__What this task involves__: Word for word, output the data, with none of its pictures.

__Extracted entries__:
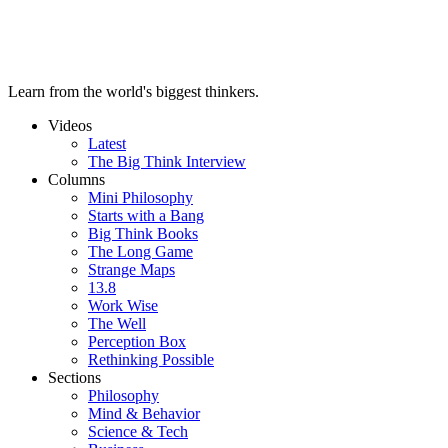
Learn from the world's biggest thinkers.
Videos
Latest
The Big Think Interview
Columns
Mini Philosophy
Starts with a Bang
Big Think Books
The Long Game
Strange Maps
13.8
Work Wise
The Well
Perception Box
Rethinking Possible
Sections
Philosophy
Mind & Behavior
Science & Tech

__Output below__:
Learn from the world's biggest thinkers.
Videos
Latest
The Big Think Interview
Columns
Mini Philosophy
Starts with a Bang
Big Think Books
The Long Game
Strange Maps
13.8
Work Wise
The Well
Perception Box
Rethinking Possible
Sections
Philosophy
Mind & Behavior
Science & Tech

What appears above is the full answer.